Love thyself last; cherish those hearts that hate thee;
Corruption wins not more than honesty.

Still in thy right hand carry gentle peace

To silence envious tongues. Be just, and fear not.
Let all the ends thou aim'st at be thy country's,

Thy God's, and truth's; then, if thou fall'st, O Cromwell!
Thou fall'st a blessed martyr! Serve the king,

And-Prithee, lead me in:

There, take an inventory of all I have,

To the last penny; 'tis the king's :-my robe,
And my integrity to heav'n, is all

I dare now call my own! O Cromwell, Cromwell,
Had I but serv'd my God with half the zeal

I serv'd my king, he would not in my age

Have left me naked to mine enemies!-SHAKSPEARE.

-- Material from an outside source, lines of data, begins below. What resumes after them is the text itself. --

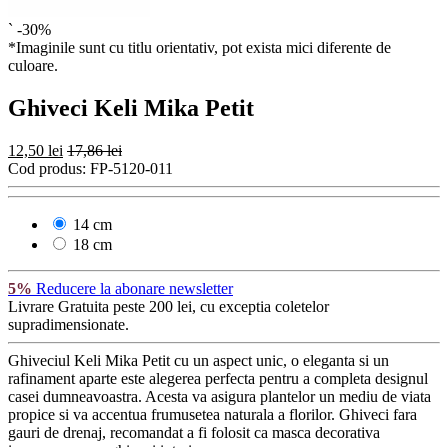
`
-30%
*Imaginile sunt cu titlu orientativ, pot exista mici diferente de
culoare.
Ghiveci Keli Mika Petit
12,50 lei
17,86 lei
Cod produs:
FP-5120-011
14 cm
18 cm
5%
Reducere la abonare newsletter
Livrare Gratuita
peste 200 lei, cu exceptia coletelor
supradimensionate.
Ghiveciul Keli Mika Petit cu un aspect unic, o eleganta si un
rafinament aparte este alegerea perfecta pentru a completa designul
casei dumneavoastra. Acesta va asigura plantelor un mediu de viata
propice si va accentua frumusetea naturala a florilor. Ghiveci fara
gauri de drenaj, recomandat a fi folosit ca masca decorativa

RODERICK DHU AND FITZ-JAMES.

He whistled shrill

And he was answered from the hill;
Wild as the scream of the curlew,
From crag to crag the signal flew.
Instant, through copse and heath, arose
Bonnets, and spears, and bended bows;
On right, on left, above, below,
Sprung up at once the lurking foe;
From shingles gray their lances start,
The bracken-bush sends forth the dart,
The rushes and the willow-wand
Are bristling into axe and brand,
And every tuft of broom gives life
To plaided warrior armed for strife.
That whistle garrisoned the glen
At once with full five hundred men,
As if the yawning hill to heaven
A subterranean host had given.
Watching their leader's beck and will,
All silent there they stood and still,

Like the loose crags, whose threatening mass
Lay tottering o'er the hollow pass,

As if an infant's touch could urge

Their headlong passage down the verge.

The Mountaineer cast glance of pride

Along Benledi's living side,

Then fixed his eye and sable brow

Full on Fitz-James:-" How sayest thou now!

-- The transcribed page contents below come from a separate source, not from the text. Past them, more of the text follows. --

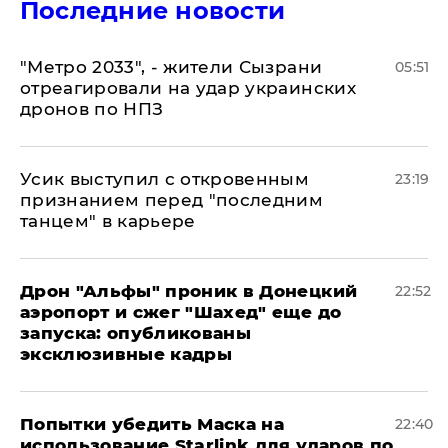
Последние новости
"Метро 2033", - жители Сызрани
05:51
отреагировали на удар украинских
дронов по НПЗ
Усик выступил с откровенным
23:19
признанием перед "последним
танцем" в карьере
Дрон "Альфы" проник в Донецкий
22:52
аэропорт и сжег "Шахед" еще до
запуска: опубликованы
эксклюзивные кадры
Попытки убедить Маска на
22:40
использование Starlink для ударов по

These are Clan-Alpine's warriors true;

And, Saxon,-I am Roderick Dhu!"

Fitz-James was brave:-though to his heart
The life-blood thrilled with sudden start,
He manned himself with dauntless air,
Returned the Chief his haughty stare.
His back against a rock he bore,
And firmly placed his foot before:-
"Come one, come all! this rock shall fly
From its firm base as soon as I."

Sir Roderick marked-and in his eyes
Respect was mingled with surprise;
And the stern joy which warriors feel
In foemen worthy of their steel.

Short space he stood-then waved his hand:
Down sunk the disappearing band:
Each warrior vanished where he stood,
In broom or bracken, heath or wood;
It seemed as if their mother Earth
Had swallowed up her warlike birth.
The wind's last breath had tossed in air
Pennon, and plaid, and plumage fair,-
The next had swept a lone hill-side,

Where heath and fern were waving wide.-SCOTT.

LOCHIEL'S WARNING.

Wizard. Lochiel! Lochiel! beware of the day
When the Lowlands shall meet thee in battle array;
For a field of the dead rushes red on my sight,
And the clans of Culloden are scatter'd in fight;
They rally, they bleed, for their kingdom and crown
Wo, wo to the riders that trample them down!
Proud Cumberland prances, insulting the slain,
And their hoof-beaten bosoms are trod to the plain.
But hark! through the fast-flashing lightning of war,
What steed to the desert flies frantic and far?
'Tis thine, oh Glenullin! whose bride shall await,
Like a love-lighted watch-fire, all night at the gate;
A steed comes at morning: no rider is there,
But its bridle is red with the sign of despair.
Weep, Albin! to death and captivity led!

Oh weep! but thy tears cannot number the dead;
For a merciless sword on Culloden shall wave,
Culloden; that reeks with the blood of the brave.

Lochiel. Go, preach to the coward, thou death-telling seer! Or, if gory Culloden so dreadful appear,

Draw, dotard, around thy old wavering sight,

This mantle, to cover the phantoms of fright!

Wizard. Ha! laugh'st thou, Lochiel, my vision to scorn?

Proud bird of the mountain, thy plume shall be torn!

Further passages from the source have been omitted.